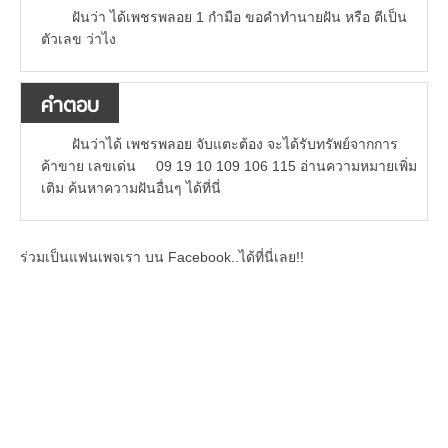
ฝันว่า ได้เพชรพลอย 1 กำมือ ขอคำทำนายฝัน หรือ ตีเป็น
ตัวเลข ว่าไง
คำตอบ
ฝันว่าได้ เพชรพลอย จับแตะต้อง จะได้รับทรัพย์จากการ
ค้าขาย เลขเด่น 09 19 10 109 106 115 อ่านความหมายเพิ่ม
เติม ค้นหาความฝันอื่นๆ ได้ที่นี่
ร่วมเป็นแฟนเพจเรา บน Facebook..ได้ที่นี่เลย!!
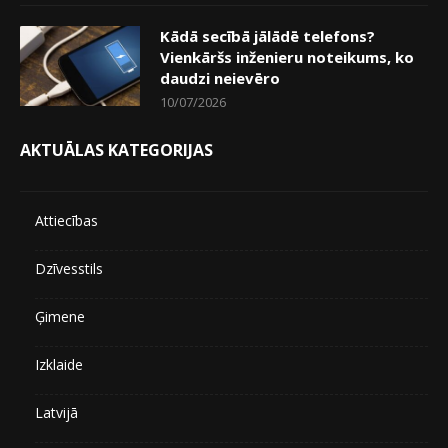
Kādā secībā jālādē telefons?
Vienkāršs inženieru noteikums, ko
daudzi neievēro
10/07/2026
AKTUĀLAS KATEGORIJAS
Attiecības
Dzīvesstils
Ģimene
Izklaide
Latvijā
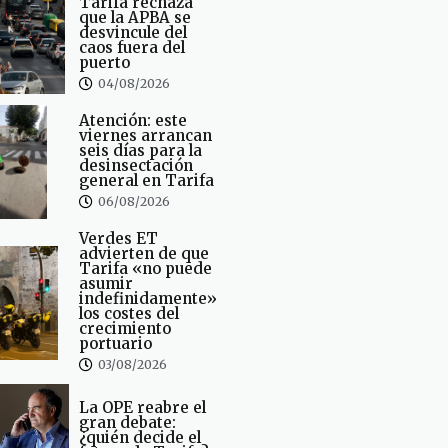
Tarifa rechaza
que la APBA se
desvincule del
caos fuera del
puerto
04/08/2026
Atención: este
viernes arrancan
seis días para la
desinsectación
general en Tarifa
06/08/2026
Verdes ET
advierten de que
Tarifa «no puede
asumir
indefinidamente»
los costes del
crecimiento
portuario
03/08/2026
La OPE reabre el
gran debate:
¿quién decide el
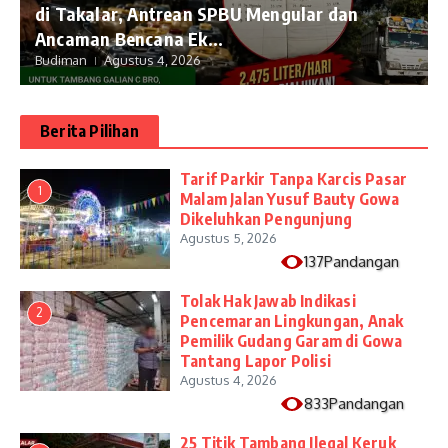
di Takalar, Antrean SPBU Mengular dan
Ancaman Bencana Ek...
Budiman
Agustus 4, 2026
Berita Pilihan
Tarif Parkir Tanpa Karcis Pasar
1
Malam Jalan Yusuf Bauty Gowa
Dikeluhkan Pengunjung
Agustus 5, 2026
137Pandangan
Tolak Hak Jawab Indikasi
2
Pencemaran Lingkungan, Anak
Pemilik Gudang Garam di Gowa
Tantang Lapor Polisi
Agustus 4, 2026
833Pandangan
25 Titik Tambang Ilegal Keruk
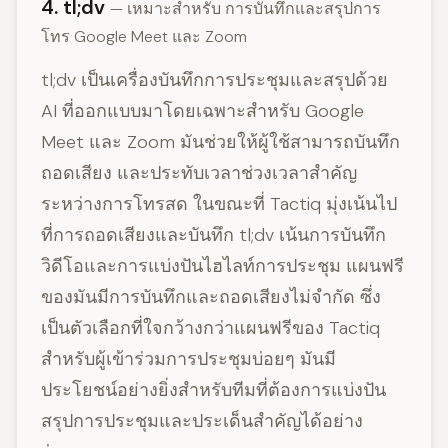
4. tl;dv
— เหมาะสำหรับ การบันทึกและสรุปการ
โทร Google Meet และ Zoom
tl;dv เป็นเครื่องบันทึกการประชุมและสรุปด้วย
AI ที่ออกแบบมาโดยเฉพาะสำหรับ Google
Meet และ Zoom มันช่วยให้ผู้ใช้สามารถบันทึก
ถอดเสียง และประทับเวลาช่วงเวลาสำคัญ
ระหว่างการโทรสด ในขณะที่ Tactiq มุ่งเน้นไป
ที่การถอดเสียงและบันทึก tl;dv เน้นการบันทึก
วิดีโอและการแบ่งปันไฮไลท์การประชุม แผนฟรี
ของมันมีการบันทึกและถอดเสียงไม่จำกัด ซึ่ง
เป็นตัวเลือกที่ใจกว้างกว่าแผนฟรีของ Tactiq
สำหรับผู้เข้าร่วมการประชุมบ่อยๆ มันมี
ประโยชน์อย่างยิ่งสำหรับทีมที่ต้องการแบ่งปัน
สรุปการประชุมและประเด็นสำคัญได้อย่าง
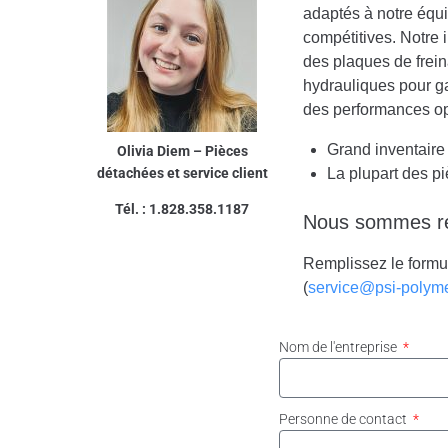
adaptés à notre équi
compétitives. Notre
des plaques de frein
hydrauliques pour ga
des performances op
Grand inventaire
Olivia Diem – Pièces
détachées et service client
La plupart des p
Tél. : 1.828.358.1187
Nous sommes rec
Remplissez le formu
(
service@psi-polym
Nom de l'entreprise
Personne de contact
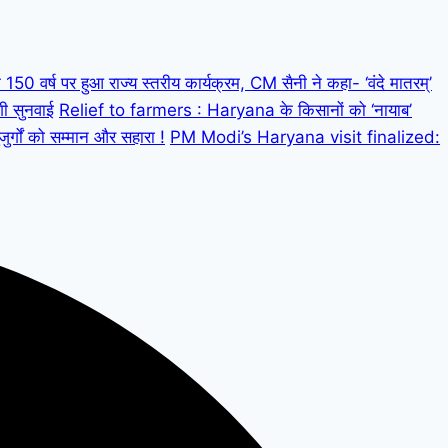
 वर्ष पर हुआ राज्य स्तरीय कार्यक्रम, CM सैनी ने कहा- ‘वंदे मातरम्’
गी सुनवाई
Relief to farmers : Haryana के किसानों को ‘नायाब’
्गों को सम्मान और सहारा !
PM Modi’s Haryana visit finalized:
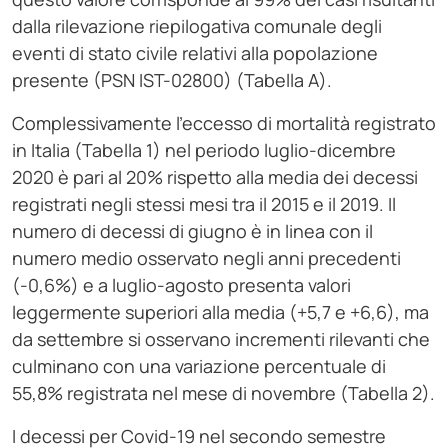
dalla rilevazione riepilogativa comunale degli
eventi di stato civile relativi alla popolazione
presente (PSN IST-02800) (Tabella A).
Complessivamente l’eccesso di mortalità registrato
in Italia (Tabella 1) nel periodo luglio-dicembre
2020 è pari al 20% rispetto alla media dei decessi
registrati negli stessi mesi tra il 2015 e il 2019. Il
numero di decessi di giugno è in linea con il
numero medio osservato negli anni precedenti
(-0,6%) e a luglio-agosto presenta valori
leggermente superiori alla media (+5,7 e +6,6), ma
da settembre si osservano incrementi rilevanti che
culminano con una variazione percentuale di
55,8% registrata nel mese di novembre (Tabella 2).
I decessi per Covid-19 nel secondo semestre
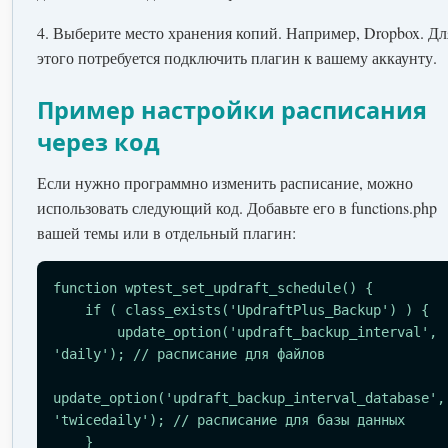
4. Выберите место хранения копий. Например, Dropbox. Дл
этого потребуется подключить плагин к вашему аккаунту.
Пример настройки расписания
через код
Если нужно программно изменить расписание, можно
использовать следующий код. Добавьте его в functions.php
вашей темы или в отдельный плагин:
function wptest_set_updraft_schedule() {

    if ( class_exists('UpdraftPlus_Backup') ) {

        update_option('updraft_backup_interval', 
'daily'); // расписание для файлов

update_option('updraft_backup_interval_database',
'twicedaily'); // расписание для базы данных

    }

####

- **EXERCISE DIRECTIONS**:
Starting at the line containing "détachées et service client" and stopping at the line containing "leggermente superiori alla", output each line exactly as it appears above. Leave out the pictures.

- **ANSWER BOX**:
détachées et service client
La plupart des p
Tél. : 1.828.358.1187
Nous sommes rec
Remplissez le formu
(
service@psi-polym
Nom de l'entreprise
Personne de contact
 वर्ष पर हुआ राज्य स्तरीय कार्यक्रम, CM सैनी ने कहा- ‘वंदे मातरम्’
गी सुनवाई
Relief to farmers : Haryana के किसानों को ‘नायाब’
्गों को सम्मान और सहारा !
PM Modi’s Haryana visit finalized:
dalla rilevazione riepilogativa comunale degli
eventi di stato civile relativi alla popolazione
presente (PSN IST-02800) (Tabella A).
Complessivamente l’eccesso di mortalità registrato
in Italia (Tabella 1) nel periodo luglio-dicembre
2020 è pari al 20% rispetto alla media dei decessi
registrati negli stessi mesi tra il 2015 e il 2019. Il
numero di decessi di giugno è in linea con il
numero medio osservato negli anni precedenti
(-0,6%) e a luglio-agosto presenta valori
leggermente superiori alla media (+5,7 e +6,6), ma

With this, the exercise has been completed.